Opinion

Chris Donnelly: PSNI must protect mixed communities and the integrity of shared spaces

Chris Donnelly

Chris Donnelly

Chris is a political commentator with a keen eye for sport. He is principal of a Belfast primary school.

Flag outside new housing during construction on the Cavehill Road in north Belfast
Flag outside new housing during construction on the Cavehill Road in north Belfast Flag outside new housing during construction on the Cavehill Road in north Belfast

A few weeks ago, I went for a Sunday morning walk at the idyllic Waterworks park in north Belfast.

It was a clear blue sky morning and many others had similarly decided it was too good of a day to stay indoors.

I watched coaches interacting with young girls at football training in the 3G pitch perched beside the lower reservoir at the park. Two other kids were taking turns hitting a sliothar to one another on the green adjacent to the pitch while their parents contentedly looked on.

Whilst making my way further up the Cavehill Road, I could see a number of people outside one of the coffee shops that have opened up over recent years eagerly awaiting that special weekend morning caffeine boost.

I could have been anywhere in these islands at that moment.

But then, as I reached the top end of the park, I spotted the flags.

There used to be many more loyalist flags erected at the lamp posts that marked the interface between the mostly Catholic Cavehill and Protestant Westland estate area, but they have now been reduced to just four, affixed to posts chosen for very deliberate reasons.

The flags were being flown in pairs at the carefully selected locations. Two were on a lamp post outside a business which draws customers from all religions, political persuasions and none. The other flags had been attached to a lamp post sited directly in front of eight new homes that were being built at the front of the road.

Everyone knows why loyalists chose these locations.

There is no subtlety in such sectarian acts.

As we move towards 2022 in a few weeks’ time and into the third decade of the PSNI’s existence as a policing service, it is not too much to expect that such gratuitously sectarian antics are no longer ignored by those in authority but are called out for what they are and dealt with appropriately.

Unionist politicians will scurry for cover when asked to condemn such wilful acts of intimidation and pointedly refuse to support statutory bodies removing flags and emblems when erected with the obvious purpose of intimidating or antagonising ‘the other’.
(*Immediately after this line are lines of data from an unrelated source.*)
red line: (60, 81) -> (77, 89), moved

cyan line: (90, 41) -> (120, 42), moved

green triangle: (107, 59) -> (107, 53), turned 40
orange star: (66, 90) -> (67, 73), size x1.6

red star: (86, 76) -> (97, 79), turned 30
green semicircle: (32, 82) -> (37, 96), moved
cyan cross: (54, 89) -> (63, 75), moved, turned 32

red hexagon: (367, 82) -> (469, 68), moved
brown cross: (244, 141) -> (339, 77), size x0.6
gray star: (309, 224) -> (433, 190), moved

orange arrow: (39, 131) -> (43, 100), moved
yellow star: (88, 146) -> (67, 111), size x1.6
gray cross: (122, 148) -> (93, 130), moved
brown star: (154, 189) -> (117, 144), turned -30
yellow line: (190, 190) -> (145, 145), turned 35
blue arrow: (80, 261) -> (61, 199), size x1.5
There are exceptions, of course.

A few weeks ago, a number of posters were erected by dissident republicans in Enniskillen town centre ahead of the annual British remembrance ceremonies. These were correctly deemed to be provocative, not least given the siting of the posters near to the British cenotaph, and the PSNI made the right decision to remove the posters.

That decision by the PSNI was not objected to by any political or community voices because it was self-evidently clear that it was the appropriate step to take. Even if opposing voices had been raised, the PSNI would still have persevered with removing the posters and would have been correct to do so.
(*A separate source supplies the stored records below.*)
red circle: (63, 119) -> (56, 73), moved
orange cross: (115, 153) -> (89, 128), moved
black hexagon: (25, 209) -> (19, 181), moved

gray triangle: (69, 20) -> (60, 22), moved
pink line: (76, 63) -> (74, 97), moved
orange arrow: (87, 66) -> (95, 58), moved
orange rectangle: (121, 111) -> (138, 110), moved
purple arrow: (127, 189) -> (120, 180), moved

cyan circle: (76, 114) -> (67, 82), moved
Ten years ago, PSNI officers in the south Antrim town of Ballyclare took the decision to remove loyalist flags deliberately erected outside the town’s Catholic Church and school. The motivation of those erecting the flags was clear: it was about intimidating and antagonising the town’s small Catholic minority population, and the PSNI decision to remove the flags was in keeping with the expectation people would have of a policing service.

Alas, the loyalist violence which followed precipitated a shameful capitulation by the PSNI, who subsequently appear to have given loyalists free rein to make claim to local communities and intimidate through the erection of flags.
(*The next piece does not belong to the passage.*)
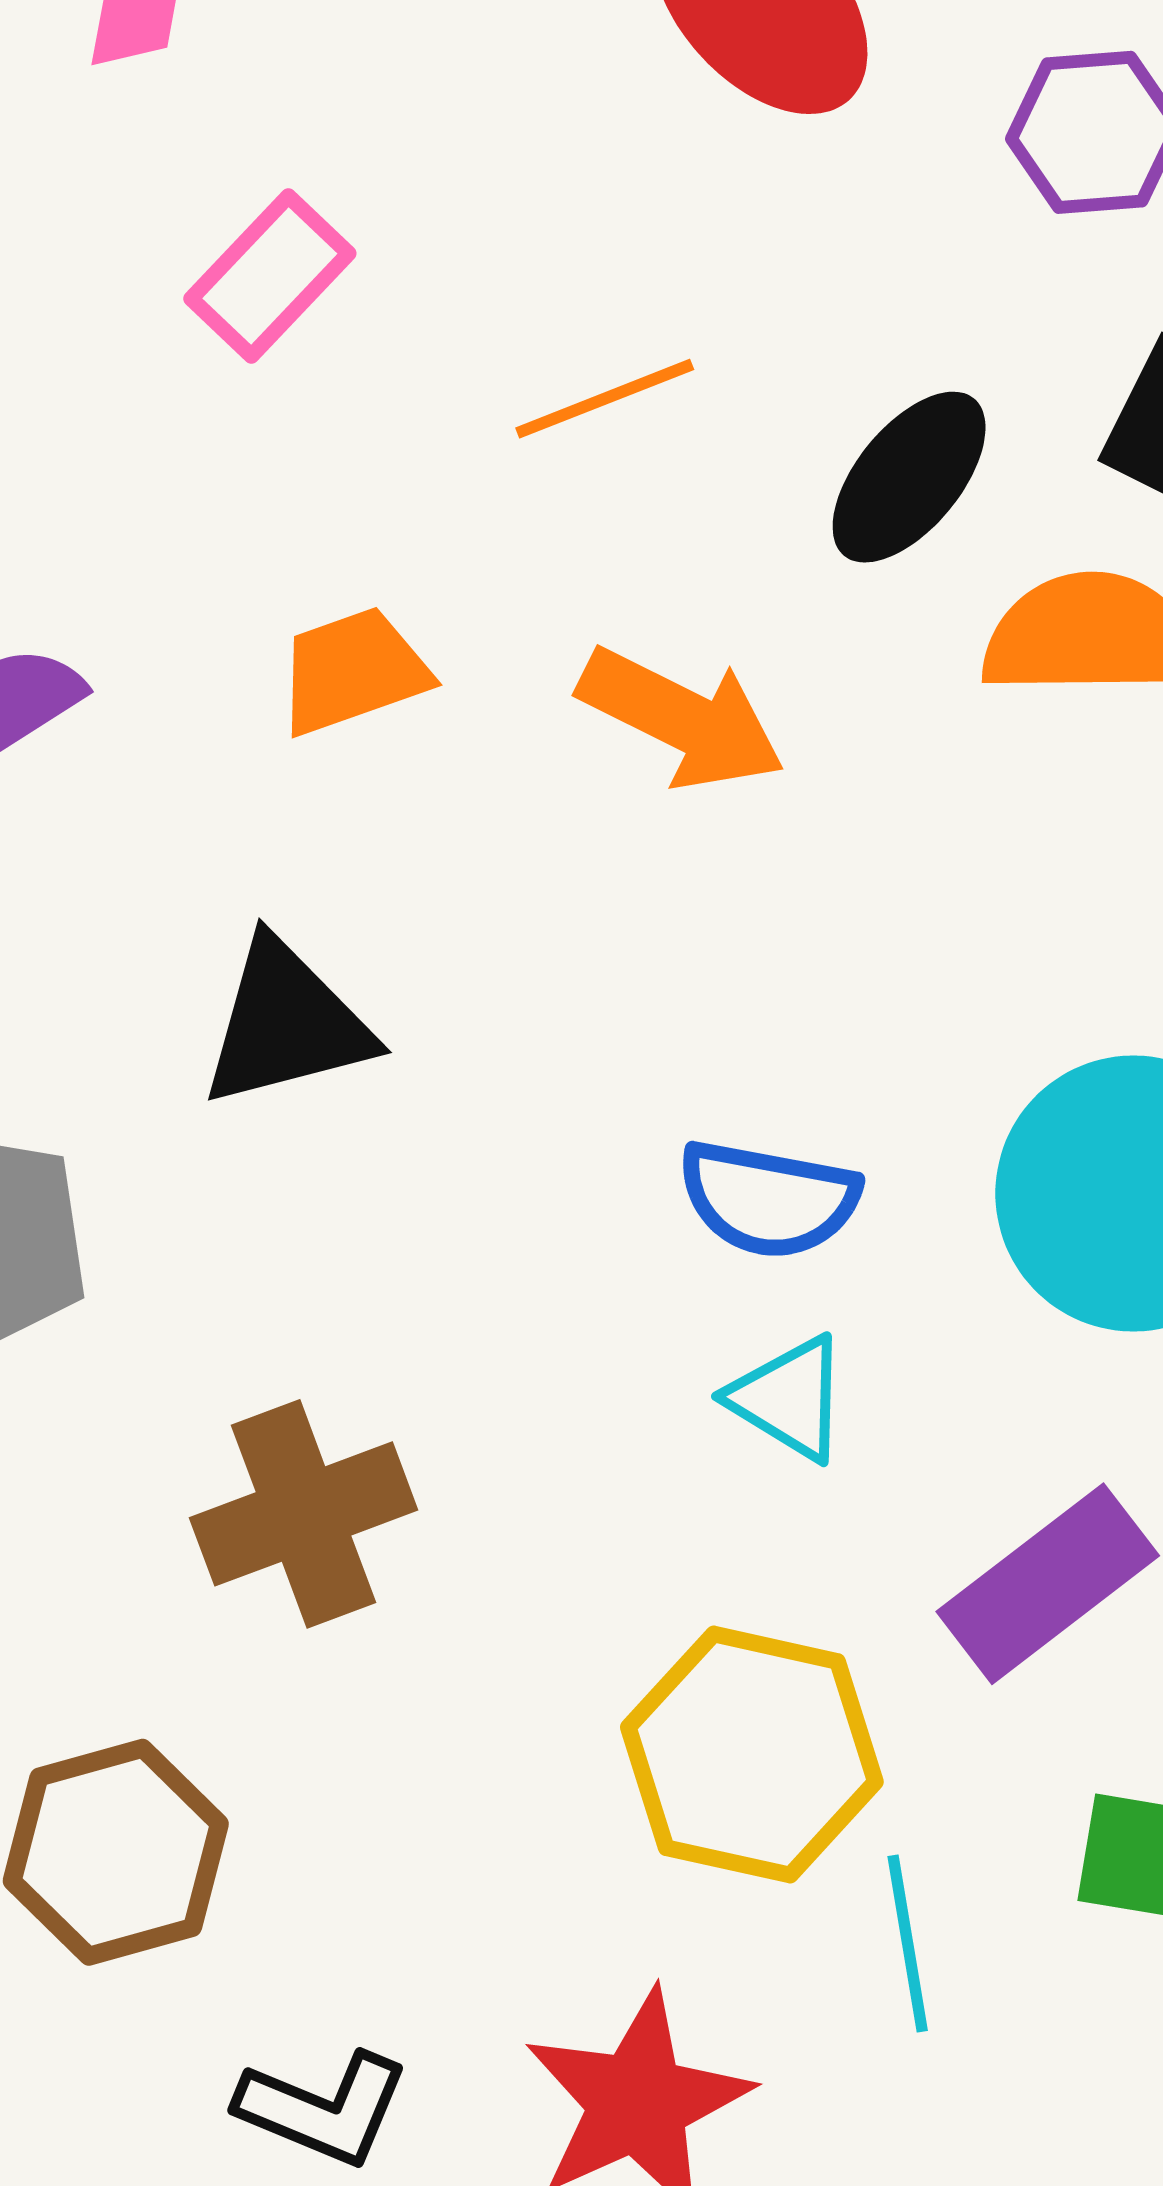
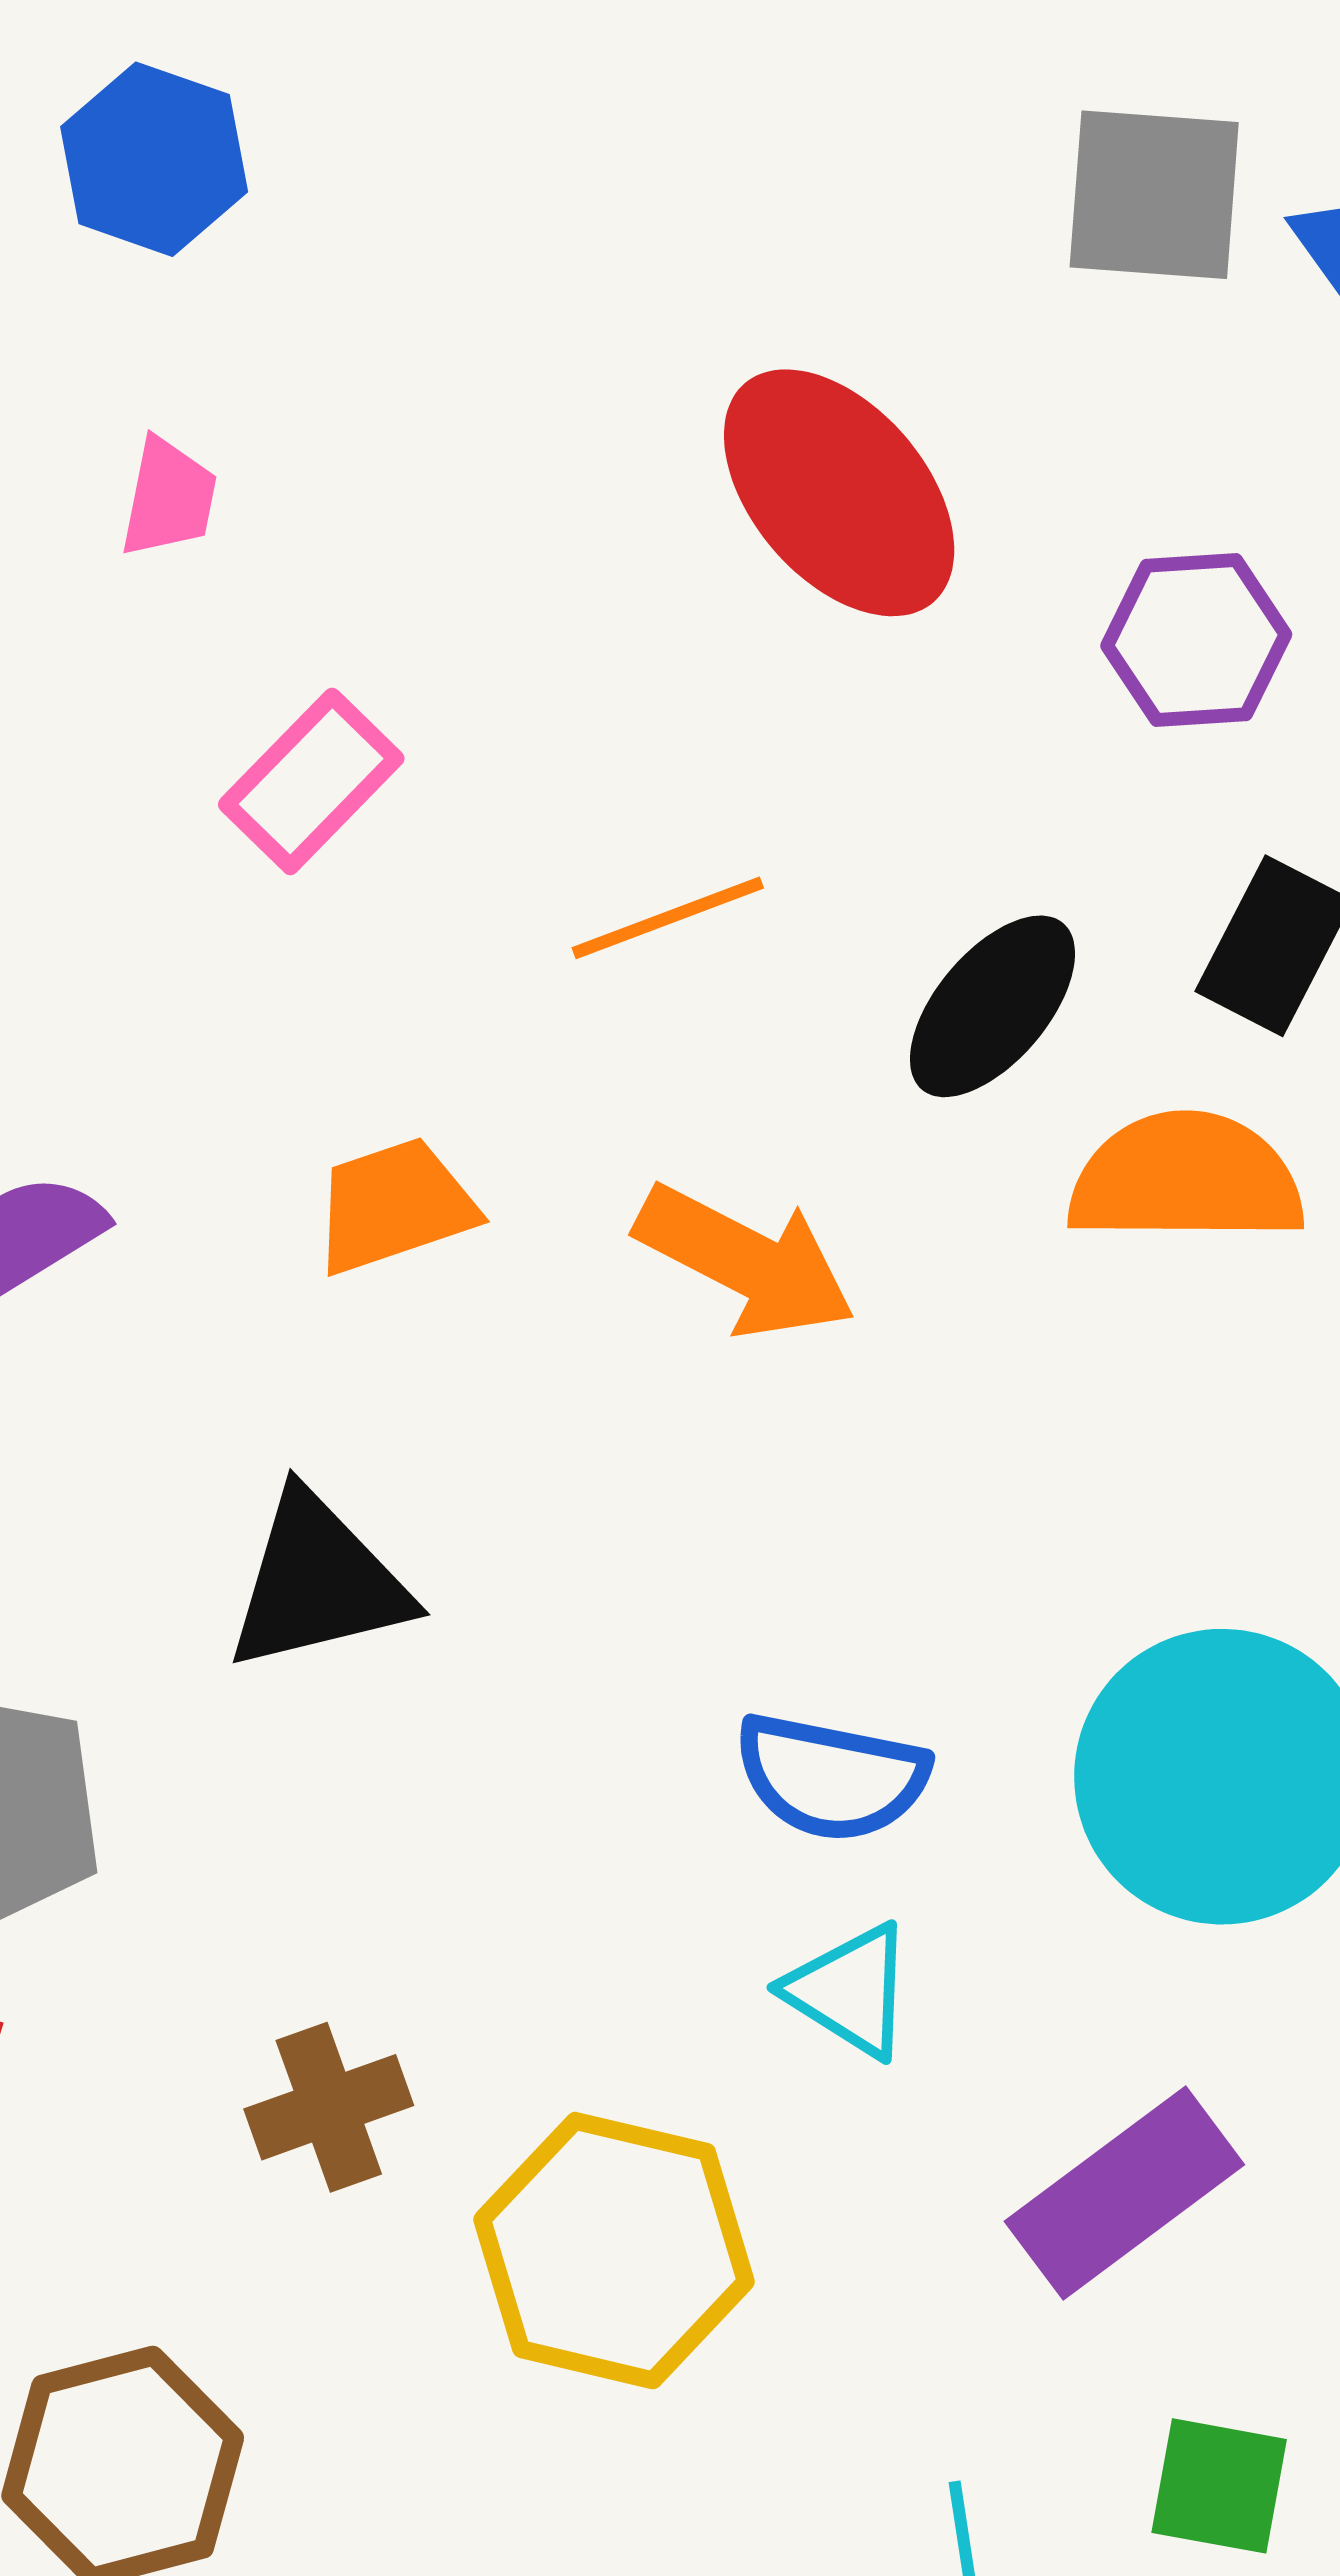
brown cross: (304, 1514) -> (329, 2107), size x0.7
yellow hexagon: (752, 1755) -> (614, 2251), moved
The 168 page document finally published last week by the Commission on Flags, Identity, Culture and Tradition (FICT) managed the feat of saying very little yet simultaneously confirming the nature of our problem.

A commission stacked with unionists from the civic and political realms stubbornly refused to provide the much needed leadership required to both rescue unionism from the perpetual cycle of anger, intolerance, fear and paranoia whilst also condemning the rest of us to continue living with the consequences of that.

In the absence of leadership from unionism over these contentious themes, it must fall on the PSNI and other statutory authorities to lead.

That is already happening in many cases, as the success of the Parades Commission illustrates. Council-led moves to regulate and license bonfire sites should help as well in the years to come.

But it is firmly in the hands of the PSNI to step up to the plate and protect mixed communities and the integrity of shared spaces, as they did in Enniskillen but have so far failed to in north Belfast. They have the power and authority. What is missing is the will to do so, confirming for many nationalists that the PSNI still is not where it needs to be.